Michotte…argued that we see causality, just as directly as we see color. To make his point, he created episodes in which a black square drawn in paper is seen in motion; it comes into contact with another square, which immediately begins to move. The observers know that there is no real physical contact, but they nevertheless have a powerful “illusion of causality.” If the second object starts moving instantly, they describe it as having been “launched” by the first. Experiments have shown that six-month-old infants see the sequence of events as a cause-effect scenario, and they indicate surprise when the sequence is altered. We are evidently ready from birth to have impressions of causality, which do not depend on reasoning about patterns of causation. They are products of system 1.

Kahneman points out that this element of our psychology is incredibly significant:

The prominence of causal intuitions is a recurrent theme in this book because people are prone to apply causal thinking inappropriately, to situations that require statistical reasoning. Statistical thinking derives conclusions about individual cases from properties of categories and ensembles. Unfortunately, System 1 does not have the capability for this mode of reasoning; System 2 can learn to think statistically, but few people receive the necessary training.

8. You have a bias to believe and confirm. 

Whitefish eat candy.

Kahneman offers that phrase as an example of how our brains, in order to unbelieve something, have to first believe it. When we read that statement, the associative machinery in our brain that automatically makes connections began to associate the two ideas. System 1 kicked in, tying the two ideas together and making us believe them for a short time, before System 2 allowed us to unbelieve the idea. 

Kahneman also details experiments by the psychologist Daniel Gilbert that show how if System 2 is taxed, we’ll believe more of these nonsensical statements, concluding: “The moral is significant: when System 2 is otherwise engaged, we will believe almost anything.”

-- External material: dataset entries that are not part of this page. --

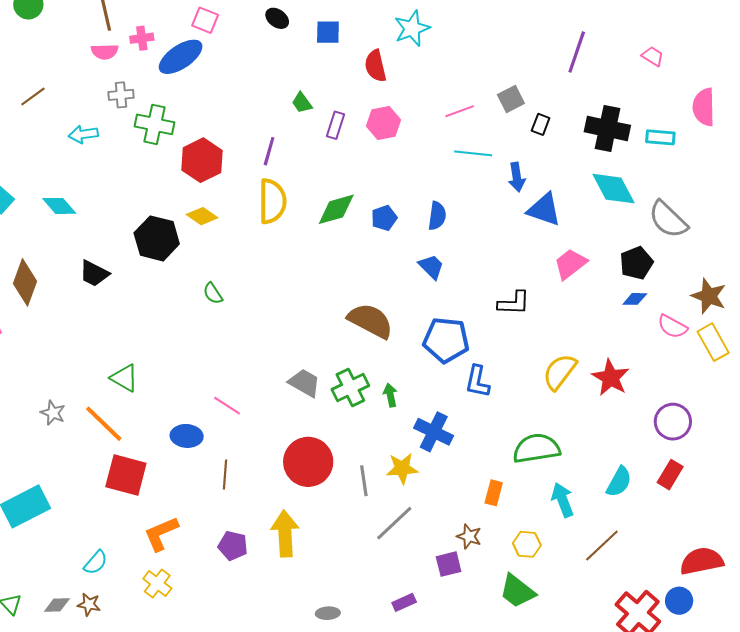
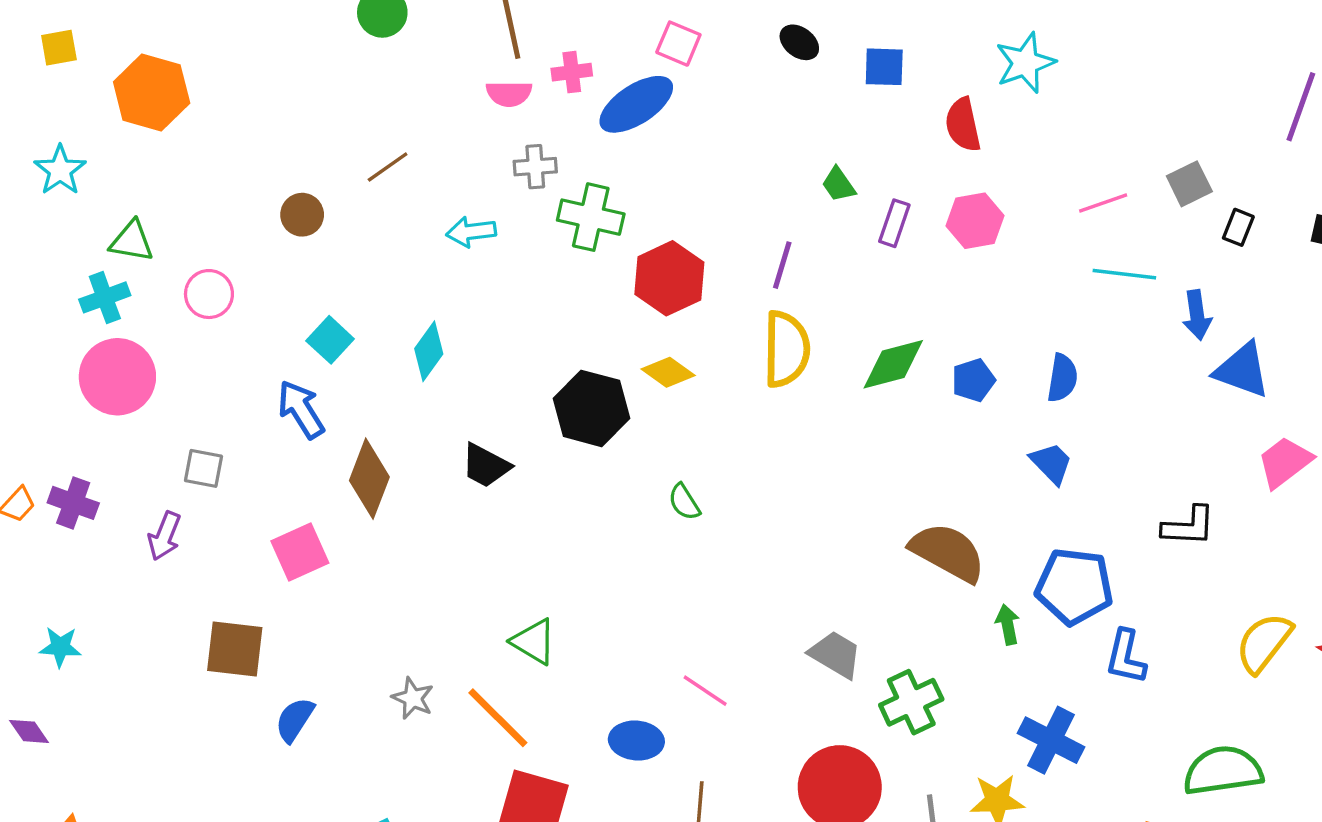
cyan diamond: (59, 206) -> (429, 351), turned 76
green cross: (350, 388) -> (911, 702), moved
green arrow: (390, 395) -> (1008, 625), moved

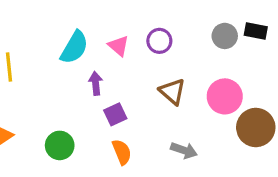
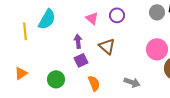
cyan semicircle: (74, 47) -> (47, 19), moved
brown triangle: (172, 92) -> (107, 46), moved
purple square: (115, 114) -> (81, 60), moved

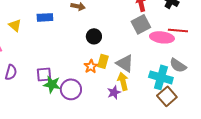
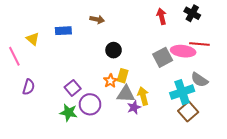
gray square: (141, 24) -> (163, 57), moved
gray triangle: (125, 63) -> (126, 94), moved, turned -30
purple square: (44, 74) -> (73, 88), moved, turned -35
cyan cross: (161, 77) -> (182, 92), turned -35
green star: (52, 84) -> (69, 112), moved

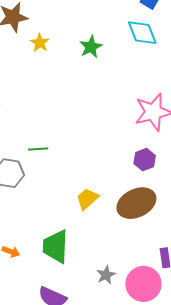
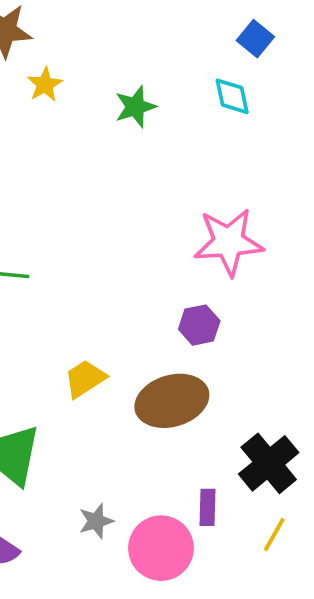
cyan diamond: (142, 33) -> (232, 96), size x0.7

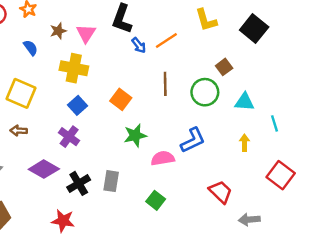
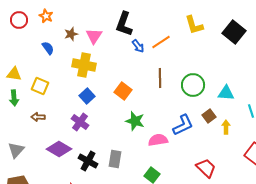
brown square: (224, 67) -> (209, 116), moved
yellow square: (21, 93) -> (40, 86), size x0.7
green star: (135, 135) -> (135, 121), turned 30
black cross: (79, 183) -> (88, 161), turned -30

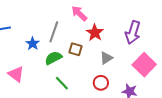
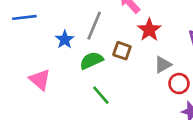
red circle: (101, 83) -> (179, 84), moved

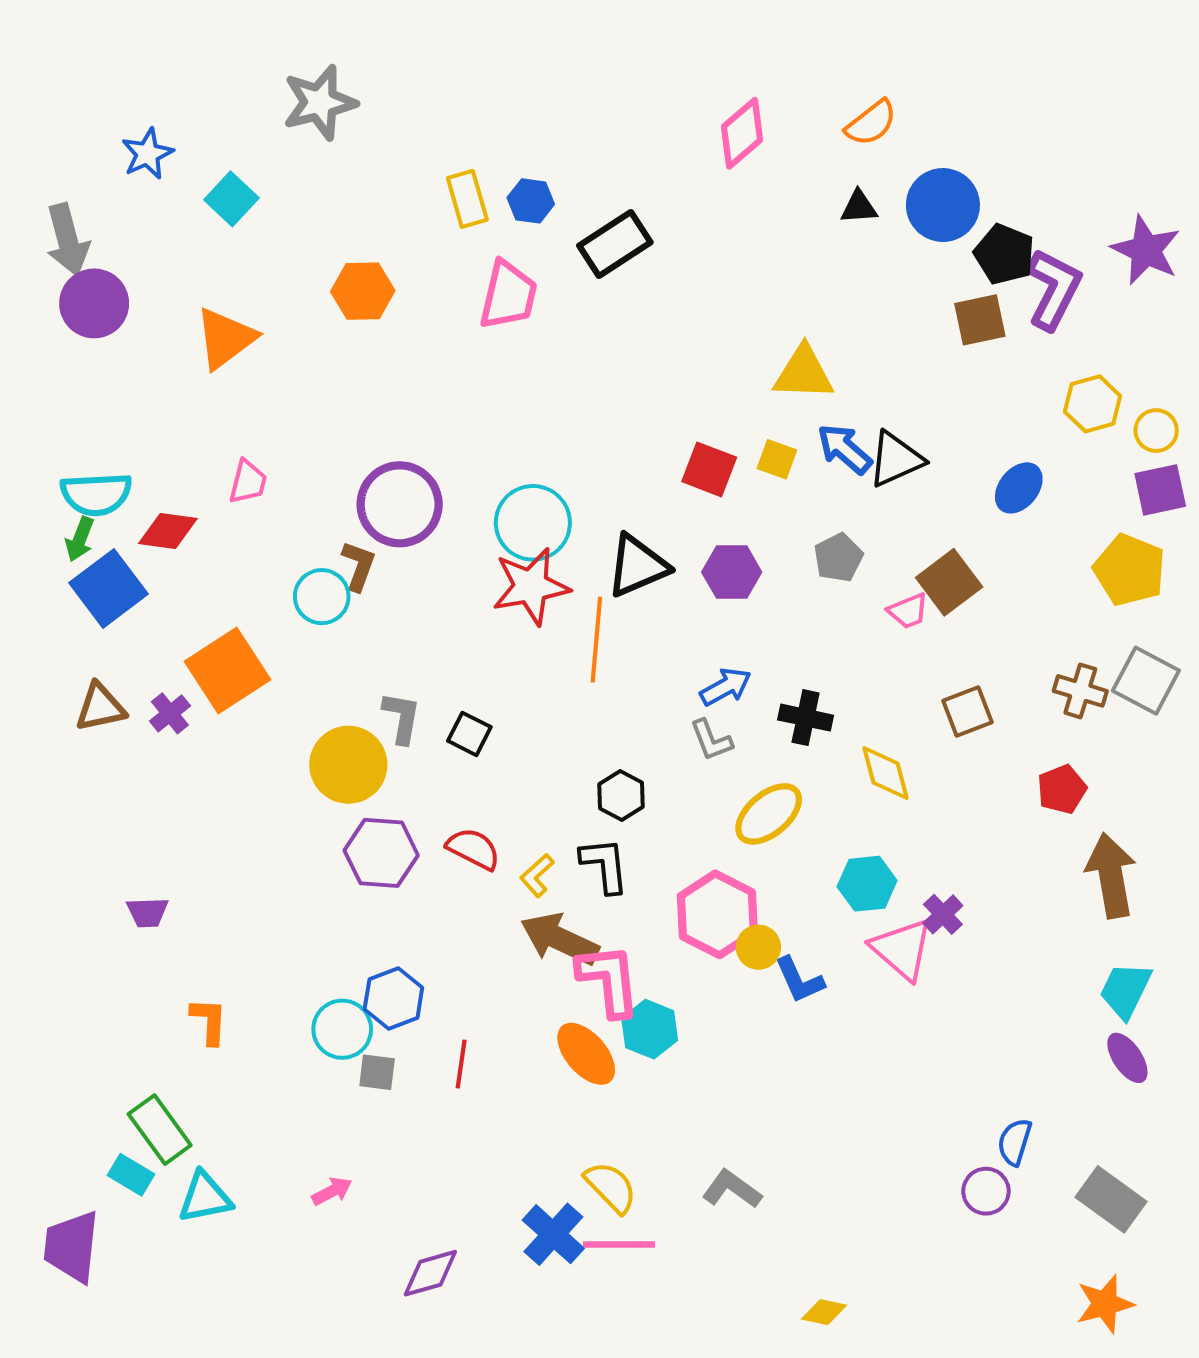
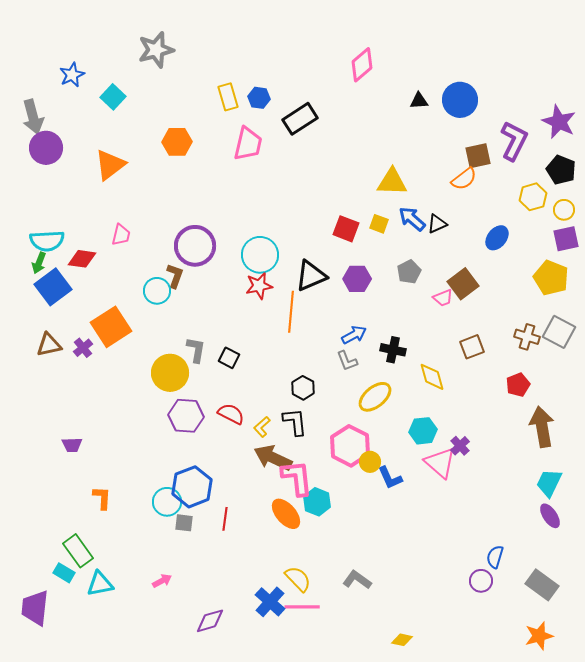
orange semicircle: (871, 123) -> (464, 179), moved
black pentagon: (1004, 254) -> (561, 170), moved
black triangle: (896, 459) -> (437, 224), size x0.7
red star: (531, 586) -> (259, 286), size x0.7
blue hexagon: (393, 998) -> (192, 487), size x1.4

[As a side note here, it’s worth mentioning another book that blew my mind: But Wait…There’s More by Remy Stern, which details the $100 billion—yes, $100 BILLION—infomercial industry. The relevant aspect here outlined by Stern is that these infomercials often sell products with no value at all at high prices because the commercials catch people when they’re tired and vulnerable.]

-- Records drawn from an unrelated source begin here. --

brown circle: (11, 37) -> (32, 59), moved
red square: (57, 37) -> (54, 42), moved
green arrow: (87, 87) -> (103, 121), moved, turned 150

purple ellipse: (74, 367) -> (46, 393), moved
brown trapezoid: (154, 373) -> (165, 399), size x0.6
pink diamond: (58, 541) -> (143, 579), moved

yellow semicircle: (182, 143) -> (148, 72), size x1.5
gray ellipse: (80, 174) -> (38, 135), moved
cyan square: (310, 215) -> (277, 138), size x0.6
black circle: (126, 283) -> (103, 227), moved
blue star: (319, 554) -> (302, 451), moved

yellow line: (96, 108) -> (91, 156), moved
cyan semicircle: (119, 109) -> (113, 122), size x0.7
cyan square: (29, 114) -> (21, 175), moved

9. You have a tendency to either fully like or dislike someone or something.

Kahneman points out that if you like the president’s politics, you likely feel positively about his voice and appearance as well.

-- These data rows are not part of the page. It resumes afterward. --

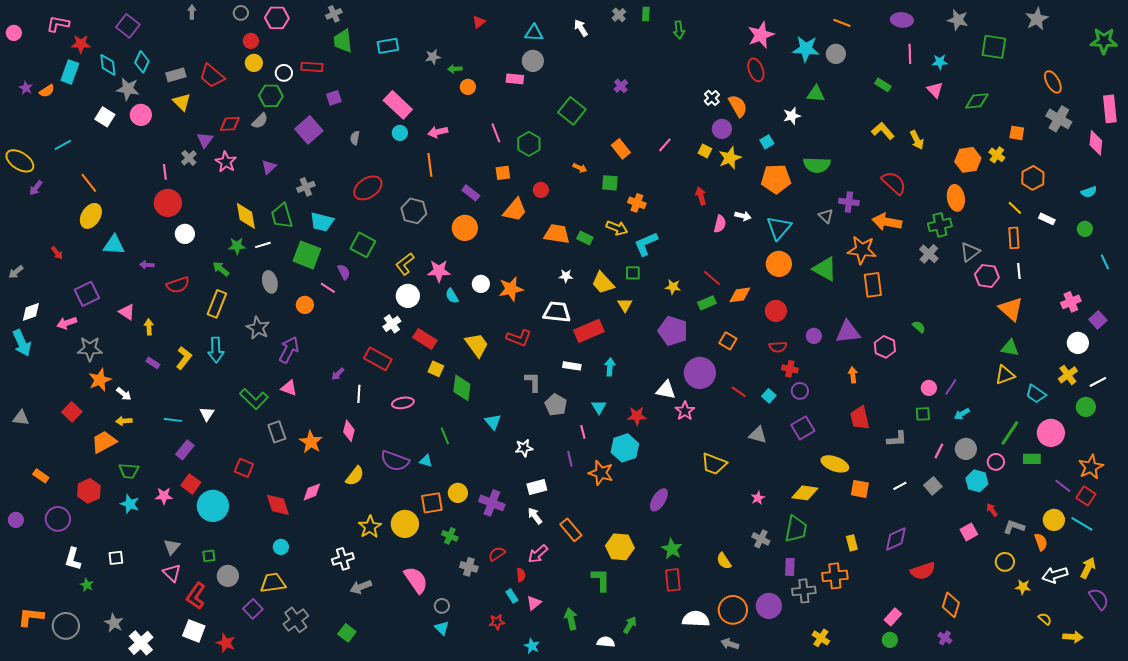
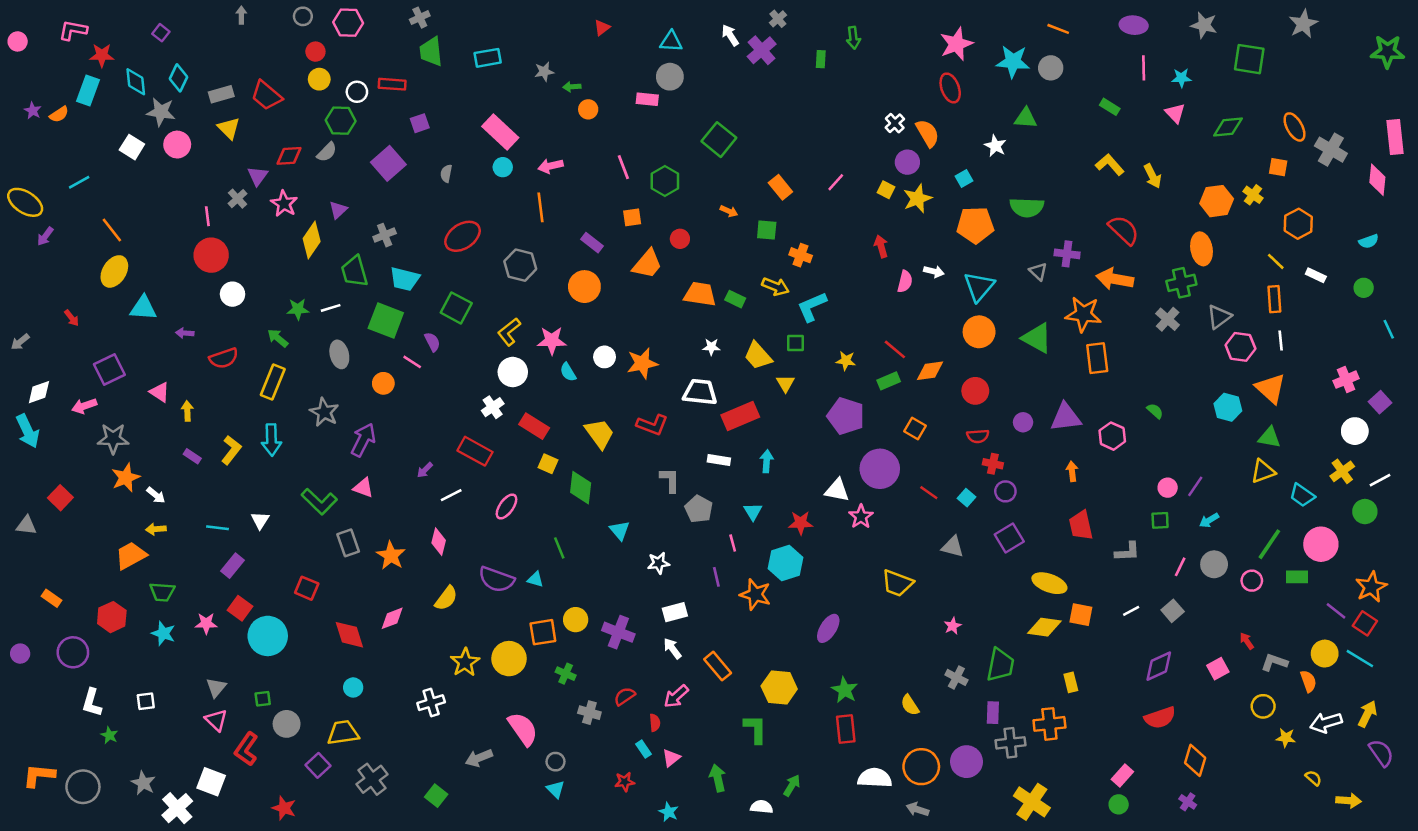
green rectangle: (646, 14) -> (821, 59), moved
purple square: (128, 26) -> (161, 33), size x0.6
orange ellipse: (1053, 82) -> (1295, 127), moved
purple cross: (621, 86) -> (762, 50), moved, size x1.6
white star: (792, 116) -> (995, 146), turned -30
yellow diamond: (246, 216) -> (312, 240), moved, turned 44
white line: (359, 394) -> (451, 495), turned 60
pink ellipse: (403, 403) -> (506, 506), turned -45
red square: (72, 412) -> (60, 498), moved
cyan hexagon: (977, 481) -> (1228, 407), moved
yellow diamond: (805, 493) -> (1044, 627), moved
purple diamond: (896, 539) -> (1159, 666), moved
gray arrow: (361, 587) -> (479, 758), moved
white square: (194, 631) -> (211, 782), moved
yellow cross: (821, 638) -> (1032, 802), size x1.6

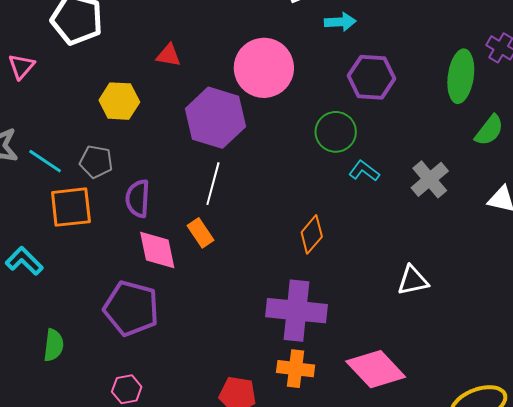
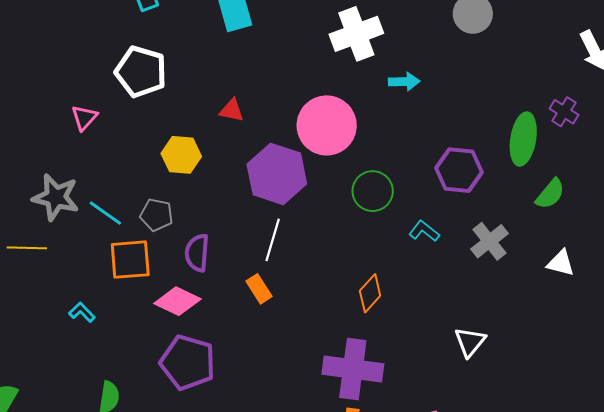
purple hexagon: (372, 77) -> (459, 170), moved
green circle: (336, 132) -> (373, 191), moved
pink diamond: (157, 250) -> (177, 301), moved, turned -54
cyan L-shape: (24, 261) -> (82, 312), size x0.7
white triangle: (413, 280) -> (470, 342), turned -40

He gives the example of you meeting someone named Joan at a party and having a pleasant conversation with them. You’ll later think of them as someone generous, when asked about their likelihood to contribute to a charity. In fact, you don’t know that they’re generous. But you know you like her. You also know you like generous people. Therefore, you conclude Joan is probably generous—and, in fact, like her more after you’re asked the question about her generosity because you added generosity to her list of pleasant qualities. 

Kahneman describes an experiment by the psychologist Solomon Asch. 

What do you think of Alan and Ben?

Alan: intelligent—industrious—impulsive—critical—stubborn—envious

Ben: envious—stubborn—critical—impulsive—industrious—intelligent

More specifically: whom do you view more favorably? Most people say Alan. But notice that they have the same qualities, just presented in the opposite sequence. For Alan, you minimize the negative qualities or attribute them in such a way that they are positive (e.g., “Alan’s stubborn because he’s so intelligent”).

Kahneman goes on to tie this tendency to evaluations and group discussions. You want independent judgments of things, where errors can be decorrelated. For example, when he graded tests, he used to grade one student’s essays from start to finish. But he found he let his first grades influence the later grades so he switched to blindly grading one question for all students at a time. He also suggests that at meetings in which an important issue has to be discussed that all participants write down a brief summary of their position ahead of time. 

10. You tend to think that what you see is all there is.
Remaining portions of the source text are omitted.